Al sur del gran Monte Meru, el centro de todas las cosas, prosperaba la montaña más antigua del plano físico. Sin nombre, inexplorada por el tacto humano, allí se encontraban los ahora llamados Vindhyas. Sumidos en un invierno siempre vivo, los Vindhyas estaban llenos de un orgullo nevado que antaño alcanzaba alturas inimaginables. En otro tiempo, sus crestas tenían surcos más profundos que los océanos y se elevaban en el cielo. Sus picos perforaban el azul brillante del día, interrumpiendo y rasgando el negro manto de seda del cielo nocturno. Incluso derribaron una estrella del cielo, una vez, en la búsqueda de la grandeza.
¿Por qué, te preguntarás, estaban los Vindhyas tan obsesionados con poseer la grandeza?
Era temprano en el mundo, un amanecer recién levantado, cuando los Vindhyas eran los más orgullosos de todas las montañas. Su orgullo permaneció sin rival durante eones, y aumentó con el crecimiento de las montañas. Los Vindhyas tienen muchas cabezas, todas las cuales parlotean con voces diferentes que van desde el estruendo hasta la tranquilidad, aunque todas comparten el mismo corazón. Su corazón conduce a su deseo, que ha sido relatado con un desprecio hacia sus manierismos egoístas. Es cierto que los vindhyas son orgullosos, con el pecho cubierto de brotes de árboles bien cuidados. Sólo había una mancha en esta gran cordillera: los demonios que vivían en sus crestas, infestaban sus grietas, infectando sus cuevas hasta que ninguno de los dioses se atrevía a mirar las grandes montañas.
Su desprecio causó malestar en los Vindhyas, y este malestar se convirtió en celos al ver la fastuosa adoración que se mimaba al monte Meru, el dorado. Vindhyas era igual de hermoso, enriquecido en color y vida al igual que el bosque que yace a los pies de Meru. En su exterior pétreo había tesoros incalculables: gemas, metales y oro que nunca habían sido tocados por manos limpias. Los demonios desperdiciaron sus tesoros y dejaron los Vindhyas manchados con la sangre de sus propios hermanos. La cordillera de los Vindhya quedó vacía de piedad, atascada viendo como el monte Meru albergaba a Brahma y los príncipes del Himalaya trataban a Indra.
Sólo hubo uno que se dio cuenta de la difícil situación de los Vindhyas: Narada.
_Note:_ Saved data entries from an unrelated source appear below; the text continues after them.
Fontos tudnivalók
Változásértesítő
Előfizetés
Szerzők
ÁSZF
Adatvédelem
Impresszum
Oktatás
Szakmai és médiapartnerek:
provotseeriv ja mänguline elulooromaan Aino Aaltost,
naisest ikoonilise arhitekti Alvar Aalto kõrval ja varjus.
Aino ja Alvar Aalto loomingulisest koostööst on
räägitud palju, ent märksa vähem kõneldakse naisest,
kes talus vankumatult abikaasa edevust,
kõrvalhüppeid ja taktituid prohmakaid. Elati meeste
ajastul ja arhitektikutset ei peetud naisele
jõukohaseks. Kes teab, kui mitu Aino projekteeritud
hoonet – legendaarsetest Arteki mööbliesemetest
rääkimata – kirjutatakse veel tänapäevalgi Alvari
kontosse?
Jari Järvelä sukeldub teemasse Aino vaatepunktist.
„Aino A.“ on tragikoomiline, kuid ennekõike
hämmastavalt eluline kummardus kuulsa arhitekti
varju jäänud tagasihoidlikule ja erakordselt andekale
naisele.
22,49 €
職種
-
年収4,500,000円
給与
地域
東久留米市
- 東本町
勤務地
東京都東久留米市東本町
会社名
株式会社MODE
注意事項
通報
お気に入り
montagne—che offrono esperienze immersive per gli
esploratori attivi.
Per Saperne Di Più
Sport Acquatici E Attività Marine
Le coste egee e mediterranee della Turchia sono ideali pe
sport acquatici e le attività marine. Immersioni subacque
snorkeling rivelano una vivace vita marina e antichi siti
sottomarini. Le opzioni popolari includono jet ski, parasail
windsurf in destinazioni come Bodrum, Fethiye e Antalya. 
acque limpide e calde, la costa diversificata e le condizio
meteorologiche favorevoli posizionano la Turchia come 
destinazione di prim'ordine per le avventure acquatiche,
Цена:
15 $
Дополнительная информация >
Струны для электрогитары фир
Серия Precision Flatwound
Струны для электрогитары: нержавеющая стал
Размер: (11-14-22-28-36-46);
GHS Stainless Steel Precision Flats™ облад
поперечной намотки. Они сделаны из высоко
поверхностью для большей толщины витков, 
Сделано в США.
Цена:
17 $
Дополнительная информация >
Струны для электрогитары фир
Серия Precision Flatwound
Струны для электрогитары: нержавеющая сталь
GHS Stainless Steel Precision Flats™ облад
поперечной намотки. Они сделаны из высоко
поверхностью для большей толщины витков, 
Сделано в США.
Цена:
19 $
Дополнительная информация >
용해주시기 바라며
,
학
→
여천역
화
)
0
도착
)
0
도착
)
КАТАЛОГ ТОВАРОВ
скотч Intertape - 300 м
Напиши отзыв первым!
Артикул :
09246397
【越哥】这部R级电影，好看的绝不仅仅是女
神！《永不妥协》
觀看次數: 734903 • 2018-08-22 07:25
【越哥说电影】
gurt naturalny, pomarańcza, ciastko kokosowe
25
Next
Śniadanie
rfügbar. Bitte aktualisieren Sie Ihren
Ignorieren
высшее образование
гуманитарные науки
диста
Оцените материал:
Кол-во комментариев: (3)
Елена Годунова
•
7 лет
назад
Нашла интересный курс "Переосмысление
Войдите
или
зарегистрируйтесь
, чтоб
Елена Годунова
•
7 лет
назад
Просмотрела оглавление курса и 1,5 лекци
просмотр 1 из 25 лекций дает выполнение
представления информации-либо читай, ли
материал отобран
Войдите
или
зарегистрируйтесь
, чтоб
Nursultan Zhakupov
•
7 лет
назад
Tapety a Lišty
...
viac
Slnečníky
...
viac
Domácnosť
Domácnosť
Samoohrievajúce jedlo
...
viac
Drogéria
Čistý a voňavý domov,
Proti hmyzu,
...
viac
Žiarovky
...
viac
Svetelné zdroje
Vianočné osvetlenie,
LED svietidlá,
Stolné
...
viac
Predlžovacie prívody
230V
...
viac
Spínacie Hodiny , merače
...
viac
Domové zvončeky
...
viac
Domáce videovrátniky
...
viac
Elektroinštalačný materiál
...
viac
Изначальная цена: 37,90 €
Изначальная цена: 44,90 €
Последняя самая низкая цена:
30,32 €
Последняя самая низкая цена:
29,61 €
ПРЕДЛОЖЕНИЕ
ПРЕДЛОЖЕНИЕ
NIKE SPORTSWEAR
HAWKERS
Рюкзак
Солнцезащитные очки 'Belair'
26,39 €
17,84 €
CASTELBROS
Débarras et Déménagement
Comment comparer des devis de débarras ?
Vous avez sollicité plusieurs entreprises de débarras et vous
El sabio era sabio, lleno de bendiciones y fortunas suficientes para arrojar luz sobre los lugares más oscuros, aunque se podría sugerir que no sabía utilizar bien su sabiduría. Narada disfrutaba de los bosques, de los animales del bosque y de los placeres de la naturaleza, tan bien como cualquier sabio védico, pero su verdadera pasión residía en algo mucho menos reputado. Narada amaba el caos con una ferocidad, capturado en un deseo de trucos y juegos que podía olvidar cualquier consecuencia a cambio de ese único y estimulante momento de engaño. Sin embargo, a pesar de su entusiasmo, sus trucos siempre tenían un precio, ya que el karma nunca dejaba de desaprobarlos.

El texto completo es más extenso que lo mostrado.